TASK BRIEF: Please restate, word for word, the lines below that begin at the one with "Δήλωση Προστασίας Απορρήτου (384, 1200)" and end at the one with "人事・職員採用 (34, 311)". Leave out all other lines.
::::
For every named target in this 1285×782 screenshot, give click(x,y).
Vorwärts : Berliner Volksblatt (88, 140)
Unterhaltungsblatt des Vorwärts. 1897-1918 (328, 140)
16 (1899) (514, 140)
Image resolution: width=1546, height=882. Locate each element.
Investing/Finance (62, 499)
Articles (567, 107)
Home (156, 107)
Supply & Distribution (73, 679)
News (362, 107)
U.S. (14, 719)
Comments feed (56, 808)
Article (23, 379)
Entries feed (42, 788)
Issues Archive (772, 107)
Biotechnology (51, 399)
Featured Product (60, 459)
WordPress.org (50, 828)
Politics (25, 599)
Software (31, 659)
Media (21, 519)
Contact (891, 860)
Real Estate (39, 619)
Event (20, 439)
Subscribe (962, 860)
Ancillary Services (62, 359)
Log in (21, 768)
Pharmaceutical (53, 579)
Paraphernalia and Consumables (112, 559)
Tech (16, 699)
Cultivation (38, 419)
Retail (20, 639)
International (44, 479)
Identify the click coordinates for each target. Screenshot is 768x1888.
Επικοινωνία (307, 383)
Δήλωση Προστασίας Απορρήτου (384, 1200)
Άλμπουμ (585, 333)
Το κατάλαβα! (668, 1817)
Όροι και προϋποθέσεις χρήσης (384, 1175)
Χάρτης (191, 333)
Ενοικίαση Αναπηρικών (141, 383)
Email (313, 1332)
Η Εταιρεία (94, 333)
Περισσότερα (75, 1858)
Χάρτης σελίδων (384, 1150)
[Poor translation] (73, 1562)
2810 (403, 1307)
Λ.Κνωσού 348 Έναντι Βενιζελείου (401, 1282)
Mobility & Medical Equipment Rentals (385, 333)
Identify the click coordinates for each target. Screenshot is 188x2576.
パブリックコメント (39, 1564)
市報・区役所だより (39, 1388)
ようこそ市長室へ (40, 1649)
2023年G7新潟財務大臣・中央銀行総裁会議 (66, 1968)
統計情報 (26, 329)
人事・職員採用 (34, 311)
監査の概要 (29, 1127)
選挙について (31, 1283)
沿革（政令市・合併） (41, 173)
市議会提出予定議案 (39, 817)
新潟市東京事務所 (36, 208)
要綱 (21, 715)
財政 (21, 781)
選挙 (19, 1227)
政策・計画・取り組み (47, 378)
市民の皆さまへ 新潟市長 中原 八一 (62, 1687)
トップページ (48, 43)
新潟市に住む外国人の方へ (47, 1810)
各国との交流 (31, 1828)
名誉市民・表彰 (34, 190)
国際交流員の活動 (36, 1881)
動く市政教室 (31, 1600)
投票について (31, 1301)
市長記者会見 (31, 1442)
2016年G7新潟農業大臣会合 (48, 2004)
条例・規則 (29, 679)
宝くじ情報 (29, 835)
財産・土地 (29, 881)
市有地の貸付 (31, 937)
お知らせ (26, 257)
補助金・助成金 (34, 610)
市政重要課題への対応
::::
SOLUTION FOR THIS EXERCISE:
Δήλωση Προστασίας Απορρήτου (384, 1200)
Άλμπουμ (585, 333)
Το κατάλαβα! (668, 1817)
Όροι και προϋποθέσεις χρήσης (384, 1175)
Χάρτης (191, 333)
Ενοικίαση Αναπηρικών (141, 383)
Email (313, 1332)
Η Εταιρεία (94, 333)
Περισσότερα (75, 1858)
Χάρτης σελίδων (384, 1150)
[Poor translation] (73, 1562)
2810 (403, 1307)
Λ.Κνωσού 348 Έναντι Βενιζελείου (401, 1282)
Mobility & Medical Equipment Rentals (385, 333)
Identify the click coordinates for each target. Screenshot is 188x2576.
パブリックコメント (39, 1564)
市報・区役所だより (39, 1388)
ようこそ市長室へ (40, 1649)
2023年G7新潟財務大臣・中央銀行総裁会議 (66, 1968)
統計情報 (26, 329)
人事・職員採用 (34, 311)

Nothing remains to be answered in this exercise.